Abstract
Purpose :
Clinical optical coherence tomography (OCT) is an indispensable tool for managing glaucoma but may lack the resolution and sensitivity to detect progression at the level of retinal ganglion cells. Here, we investigate the use of adaptive optics optical coherence tomography (AO-OCT) to spatially and temporally resolve change in ganglion cell layer (GCL) somas located in glaucomatous arcuate damage and compare to clinical OCT measurements.
Methods :
The Indiana AO-OCT system was used to acquire volumetric images (1.5°x1.5°) at three adjacent retinal locations traversing into the arcuate defect (4-6° inferior-nasal to the fovea) of a glaucoma subject on a stable antihypertensive medication regimen.

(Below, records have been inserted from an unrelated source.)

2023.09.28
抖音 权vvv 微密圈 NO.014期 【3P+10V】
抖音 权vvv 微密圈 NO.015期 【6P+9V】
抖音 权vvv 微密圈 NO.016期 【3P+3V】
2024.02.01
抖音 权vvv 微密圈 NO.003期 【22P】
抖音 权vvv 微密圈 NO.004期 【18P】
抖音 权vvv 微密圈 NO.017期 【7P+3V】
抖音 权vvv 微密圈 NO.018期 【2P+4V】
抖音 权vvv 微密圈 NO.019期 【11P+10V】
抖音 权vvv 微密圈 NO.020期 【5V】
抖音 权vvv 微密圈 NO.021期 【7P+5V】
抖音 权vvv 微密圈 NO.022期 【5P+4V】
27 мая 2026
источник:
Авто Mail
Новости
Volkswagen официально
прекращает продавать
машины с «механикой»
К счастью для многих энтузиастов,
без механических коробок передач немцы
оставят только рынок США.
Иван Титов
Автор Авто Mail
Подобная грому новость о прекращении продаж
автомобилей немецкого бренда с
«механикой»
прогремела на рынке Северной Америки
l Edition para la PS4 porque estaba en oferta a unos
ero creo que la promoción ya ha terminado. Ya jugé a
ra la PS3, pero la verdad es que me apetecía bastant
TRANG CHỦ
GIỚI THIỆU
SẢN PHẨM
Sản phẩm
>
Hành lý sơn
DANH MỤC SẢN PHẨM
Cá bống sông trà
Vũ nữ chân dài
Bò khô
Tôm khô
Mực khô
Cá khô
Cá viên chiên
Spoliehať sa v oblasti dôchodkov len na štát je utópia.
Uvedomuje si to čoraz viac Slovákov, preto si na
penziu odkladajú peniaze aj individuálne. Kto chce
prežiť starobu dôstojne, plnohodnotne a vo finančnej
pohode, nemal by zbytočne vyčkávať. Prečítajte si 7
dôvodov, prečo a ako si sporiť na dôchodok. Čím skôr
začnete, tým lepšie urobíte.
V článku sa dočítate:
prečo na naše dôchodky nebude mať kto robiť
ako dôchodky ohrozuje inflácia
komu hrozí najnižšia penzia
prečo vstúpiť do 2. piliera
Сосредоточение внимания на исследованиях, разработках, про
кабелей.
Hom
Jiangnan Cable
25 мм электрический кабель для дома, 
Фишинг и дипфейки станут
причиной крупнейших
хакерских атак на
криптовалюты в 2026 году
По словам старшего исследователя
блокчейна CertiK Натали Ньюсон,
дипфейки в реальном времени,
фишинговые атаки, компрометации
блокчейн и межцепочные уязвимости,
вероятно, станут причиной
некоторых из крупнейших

Spectralis OCT scans (30°x30°; B-scans spaced at 134 µm) were also acquired. All retinal locations were reimaged two years later with both instruments. For analysis, four subregions were selected from the AO-OCT images that sampled into the arcuate defect. Spatial coordinates of GCL soma centers were identified and marked manually in three dimensions. Soma counts were compared across the two-year interval to determine annual loss rate (%/yr). The distribution of soma coordinates projected axially was used as a cellular-level metric of GCL thickness and compared at the two time points to determine GCL thickness change. GCL thickness change was also measured with Spectralis OCT using local B-scans and local thickness maps averaged over a 1-mm diameter region centered at the AO-OCT retinal location.
Results :
A total of 1,221 GCL somas were identified in the baseline and 2-years-later AO-OCT images with soma counts decreasing in all four subregions: 195→183, 242→212, 145→134, and 57→53 somas. Count decreases correspond to annual loss rates of 3.1%, 6.2%, 3.8%, and 3.5%, which are 20-40X higher than expected due to aging (0.15%). The 2X variation in annual loss across the arcuate defect (3.1-6.2%) indicates that different regions of the defect may progress differently. The distribution of somas in depth across GCL was either uni- or bi-modal and decreased in width by 6.5% (2 µm) and 9.2% (3 µm) in the first two subregions and did not change in the two deeper subregions where fewer somas were found. Spectralis OCT revealed 2-3µm (B-scan) and 1µm decreases (thickness map) in GCL thickness.
Conclusions :
AO-OCT detects glaucoma progression at the level of somas and to a higher degree of discriminability than clinical OCT.
This abstract was presented at the 2023 ARVO Annual Meeting, held in New Orleans, LA, April 23-27, 2023.